Утром ездил в общежитие, а в пять часов возил целый автобус ребят из своего семинара на «Сибирского цирюльника» в кинотеатр «Кунцево». Здесь управляется подруга B. C. – Дарико, и, значит, ребята попали в кино бесплатно. Говорить о фильме не хочется, картина сделана по всем правилам американского кино; то есть произведение скорее рассудочное, нежели эмоциональное. Оно не оплодотворено большой идеей, а только конъюнктурой и видимостью красоты. Вдобавок ко всему, и конъюнктура – любить американское – тоже передвинулась в связи с Сербией. В картине воплотились многие комплексы Никиты Сергеевича, в том числе и тоска по своей молодости и юнкерской жизни. Редкостный русский характер играет Ильин, вдруг что-то получилось у дочери самого Михалкова. И Меньшикова, и Джулию Ормонди все время воспринимаешь с некоторой натяжечкой – как здорово они притворяются молодыми! Тем не менее очень много находок, хотя многие из них заставляют вспоминать нечто уже виденное или подобное тому.
В общежитии стало почище. На целый ряд вещей (на новые туалеты, на переоборудованный третий этаж) я смотрю, как на нечто вполне заурядное.
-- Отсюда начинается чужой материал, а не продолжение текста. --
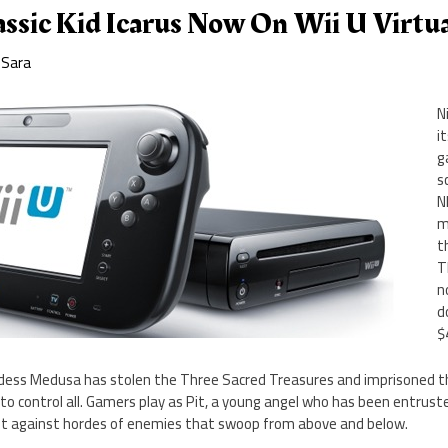
ssic Kid Icarus Now On Wii U Virtu
y
Sara
N
i
g
s
N
m
t
T
n
d
$
goddess Medusa has stolen the Three Sacred Treasures and imprisoned th
ot to control all. Gamers play as Pit, a young angel who has been entrus
ht against hordes of enemies that swoop from above and below.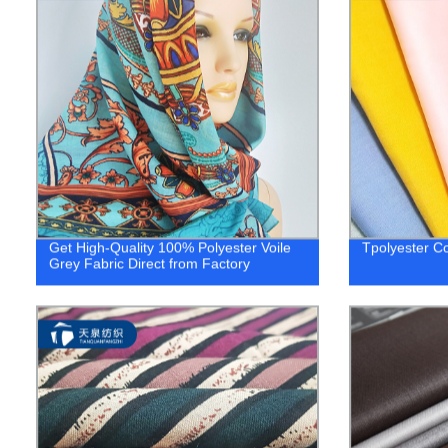
Get High-Quality 100% Polyester Voile
Tpolyester Co
Grey Fabric Direct from Factory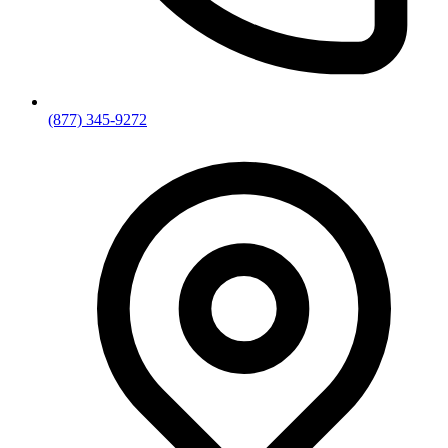
(877) 345-9272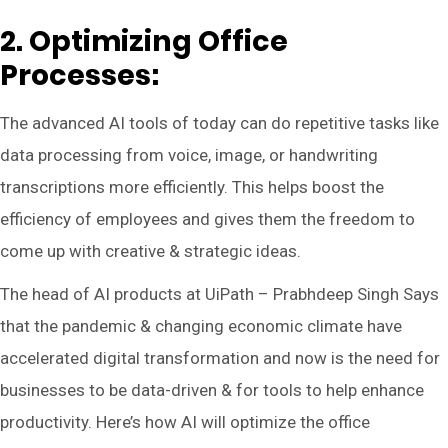
2. Optimizing Office
Processes:
The advanced AI tools of today can do repetitive tasks like
data processing from voice, image, or handwriting
transcriptions more efficiently. This helps boost the
efficiency of employees and gives them the freedom to
come up with creative & strategic ideas.
The head of AI products at UiPath – Prabhdeep Singh Says
that the pandemic & changing economic climate have
accelerated digital transformation and now is the need for
businesses to be data-driven & for tools to help enhance
productivity. Here’s how AI will optimize the office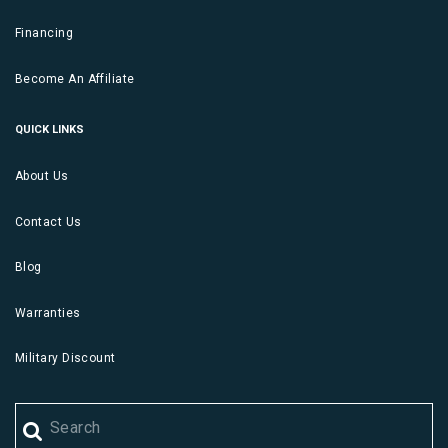
Financing
Become An Affiliate
QUICK LINKS
About Us
Contact Us
Blog
Warranties
Military Discount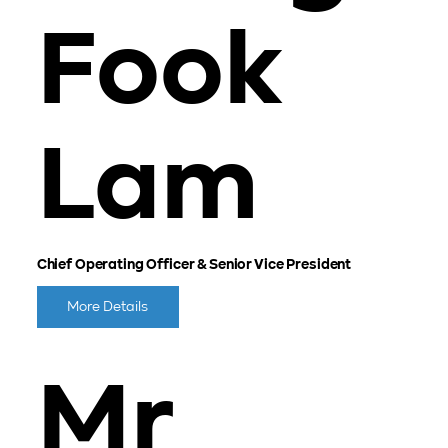
Fook
Lam
Chief Operating Officer & Senior Vice President
More Details
Mr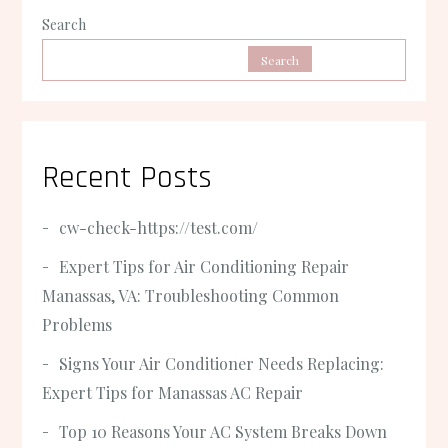
Search
Search
Recent Posts
cw-check-https://test.com/
Expert Tips for Air Conditioning Repair
Manassas, VA: Troubleshooting Common
Problems
Signs Your Air Conditioner Needs Replacing:
Expert Tips for Manassas AC Repair
Top 10 Reasons Your AC System Breaks Down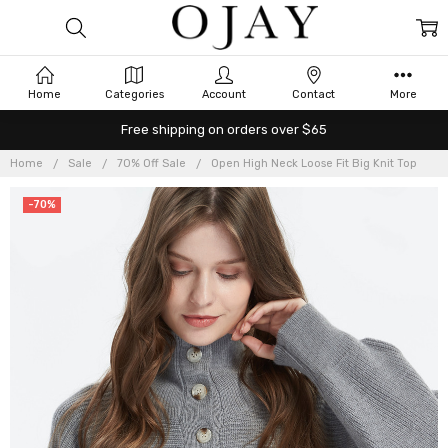
Home
Categories
Account
Contact
More
Free shipping on orders over $65
Home
Sale
70% Off Sale
Open High Neck Loose Fit Big Knit Top
-70%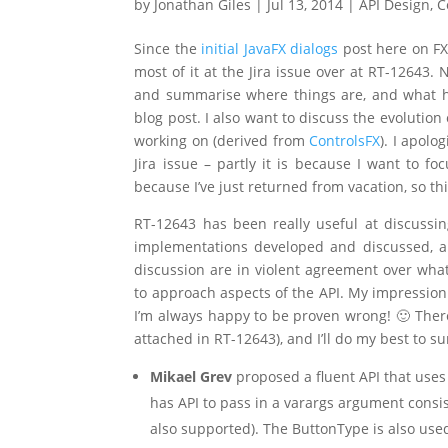
by
Jonathan Giles
|
Jul 13, 2014
|
API Design
,
C
Since the
initial JavaFX dialogs
post here on FX
most of it at the Jira issue over at RT-12643. 
and summarise where things are, and what ha
blog post. I also want to discuss the evolutio
working on (derived from
ControlsFX
). I apolo
Jira issue – partly it is because I want to f
because I’ve just returned from vacation, so t
RT-12643 has been really useful at discussi
implementations developed and discussed, a
discussion are in violent agreement over what
to approach aspects of the API. My impression 
I’m always happy to be proven wrong! 🙂 Ther
attached in RT-12643), and I’ll do my best to s
Mikael Grev
proposed a fluent API that uses
has API to pass in a varargs argument consi
also supported). The ButtonType is also used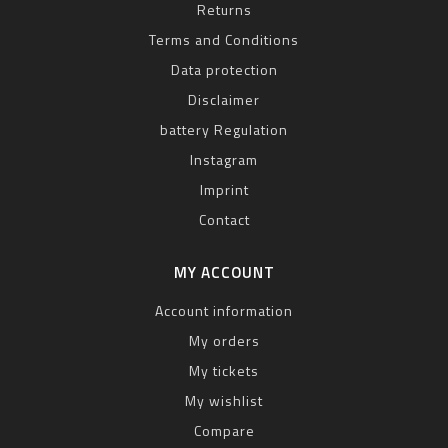
Returns
Terms and Conditions
Data protection
Disclaimer
battery Regulation
Instagram
Imprint
Contact
MY ACCOUNT
Account information
My orders
My tickets
My wishlist
Compare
А сколько крови и жизни стоило мне все это в свое время! Наши студенты и новый душ на этажах, и теннисные залы воспринимают как что-то вполне заурядное. В одной из комнат студентов-заочников на потолке – сентенция, намалеванная сажей с двумя орфографическими ошибками: «На заочном учится не трудно, но стыдно». И любимая фраза нашего историка А. С. Орлова: «Я это внятно произнес?». Еще одна заочница-первокурсница из Златоуста пристала ко мне, чтобы я ее перевел на очное отделение. Ее аргументация такова: «Я из еврейской семьи, мои родители уезжают в Израиль, а я уезжать не хочу». Моя, значит, задача – нарушая закон, спасать еврейское чадо, которое захочет уехать лишь тогда, когда закончит институт. Но, с одной стороны, я действительно не могу перевести ее на очное отделение, а с другой стороны, во мне жива святая вера, что русский человек должен, ущемляя себя, бросить все и заняться этим еврейским ребенком. Но почему тогда я не взял на первый курс абитуриента, который стоял следующим за контрольной цифрой набора?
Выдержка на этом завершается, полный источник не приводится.